WartaJatim.CO.ID - Menjelang triwulan terakhir Tahun Anggaran 2025, Bupati Mojokerto Muhammad Albarraa menekankan pentingnya percepatan pelaksanaan program sekaligus penguatan kemandirian fiskal daerah.
Hal ini disampaikan dalam Rapat Staf Pemerintah Kabupaten Mojokerto yang berlangsung pada Senin (13/10) pagi di ruang Satya Bina Karya (SBK), Pemkab Mojokerto, dengan agenda evaluasi pelaksanaan program, realisasi anggaran, pendapatan daerah, pengadaan barang/jasa, dan capaian kinerja prioritas.
Dikutip WartaJatim dari laman Pemerintah Kab Mojokerto, Rapat dihadiri Wakil Bupati, Sekretaris Daerah, Staf Ahli Bupati, Asisten Sekda, seluruh Kepala OPD, camat, serta jajaran teknis pemerintah daerah.
"Kita sudah memasuki triwulan terakhir. Waktu kita terbatas, sehingga seluruh kepala perangkat daerah harus mempercepat realisasi kegiatan tanpa mengorbankan kualitas pekerjaan. Setiap rupiah uang rakyat harus kembali dalam bentuk manfaat nyata," tegas Bupati yang akrab disapa Gus Bupati atau Gus Barra.
Agenda rapat difokuskan pada evaluasi program dan kegiatan Tahun Anggaran 2025, termasuk pemantauan realisasi anggaran, pendapatan daerah, pengadaan barang/jasa, serta pencapaian kinerja prioritas.
Berdasarkan laporan Badan Keuangan dan Aset Daerah (BKAD), hingga 13 Oktober 2025, realisasi belanja daerah mencapai Rp1,863 triliun atau 62,77% dari total pagu P-APBD sebesar Rp2,969 triliun.
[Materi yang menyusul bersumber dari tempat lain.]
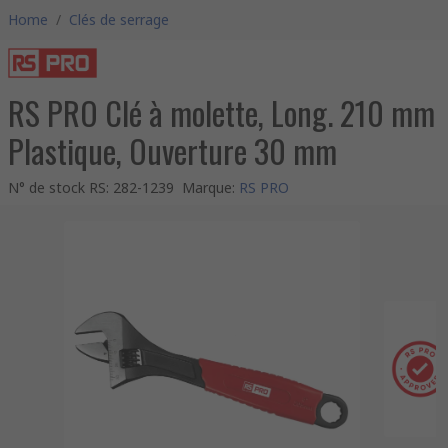
Home
/
Clés de serrage
RS PRO Clé à molette, Long. 210 mm
Plastique, Ouverture 30 mm
N° de stock RS
:
282-1239
Marque
:
RS PRO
Angka tersebut diproyeksikan meningkat hingga 94,78% pada akhir tahun, dengan perkiraan sisa lebih perhitungan anggaran (SiLPA) sebesar Rp155 miliar.
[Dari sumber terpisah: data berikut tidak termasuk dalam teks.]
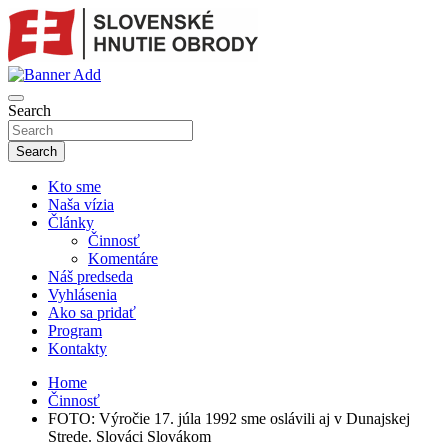
Skip
to
content
sho
SLOVENSKÉ HNUTIE OBRODY
Search
Search
Kto sme
Naša vízia
Články
Činnosť
Komentáre
Náš predseda
Vyhlásenia
Ako sa pridať
Program
Kontakty
Home
Činnosť
FOTO: Výročie 17. júla 1992 sme oslávili aj v Dunajskej
Strede. Slováci Slovákom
Pendapatan Asli Daerah (PAD) juga mencatat capaian positif dengan realisasi 78,06% atau Rp666,68 miliar dari target Rp854,02 miliar.
Beberapa sektor PAD bahkan melampaui target, termasuk Lain-lain PAD yang Sah sebesar 133,33% dan hasil pengelolaan kekayaan daerah yang dipisahkan mencapai 99,79%.
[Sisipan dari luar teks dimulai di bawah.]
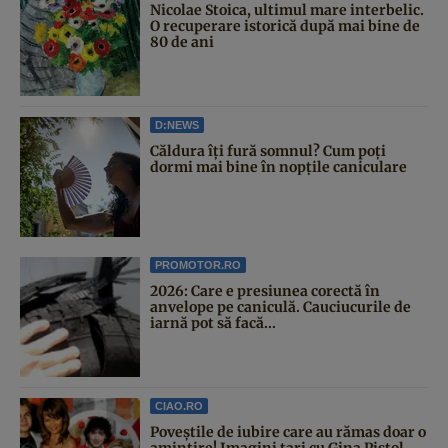
Nicolae Stoica, ultimul mare interbelic.
O recuperare istorică după mai bine de
80 de ani
D:NEWS
Căldura îți fură somnul? Cum poți
dormi mai bine în nopțile caniculare
PROMOTOR.RO
2026: Care e presiunea corectă în
anvelope pe caniculă. Cauciucurile de
iarnă pot să facă...
CIAO.RO
Poveştile de iubire care au rămas doar o
amintire! Imagini tari cu Gina Pistol,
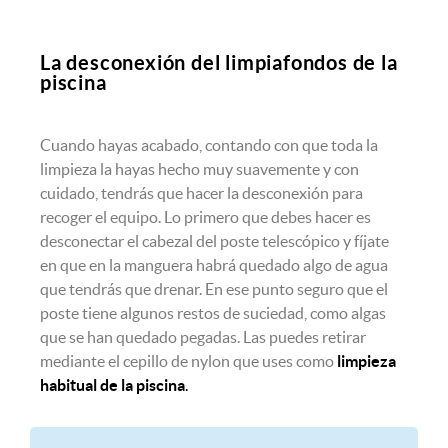
La desconexión del limpiafondos de la
piscina
Cuando hayas acabado, contando con que toda la
limpieza la hayas hecho muy suavemente y con
cuidado, tendrás que hacer la desconexión para
recoger el equipo. Lo primero que debes hacer es
desconectar el cabezal del poste telescópico y fíjate
en que en la manguera habrá quedado algo de agua
que tendrás que drenar. En ese punto seguro que el
poste tiene algunos restos de suciedad, como algas
que se han quedado pegadas. Las puedes retirar
mediante el cepillo de nylon que uses como
limpieza
habitual de la piscina
.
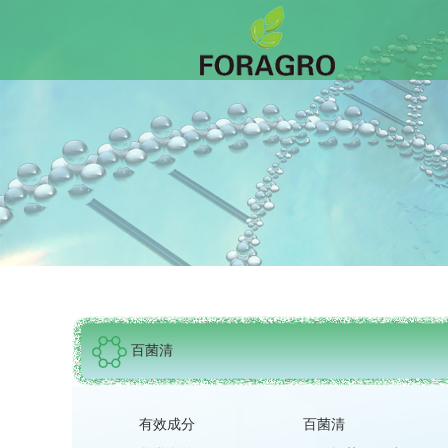
百菌清
有效成分
百菌清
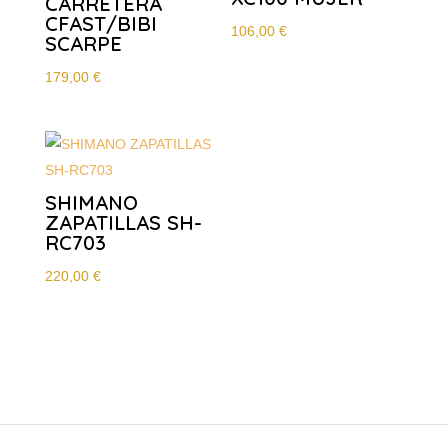
CARRETERA
CFAST/BIBI
106,00
€
SCARPE
179,00
€
SHIMANO
ZAPATILLAS SH-
RC703
220,00
€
Di bidang pengadaan barang dan jasa, Bagian PBJ mencatat total Rencana Umum Pengadaan (RUP) senilai Rp1,187 triliun, terdiri dari pengadaan melalui penyedia Rp732,79 miliar dan swakelola Rp452,46 miliar.
Hingga Oktober 2025, pelaksanaan pengadaan mencakup 4.015 paket e-purchasing, 3.031 paket pengadaan langsung, dan 5.157 paket swakelola.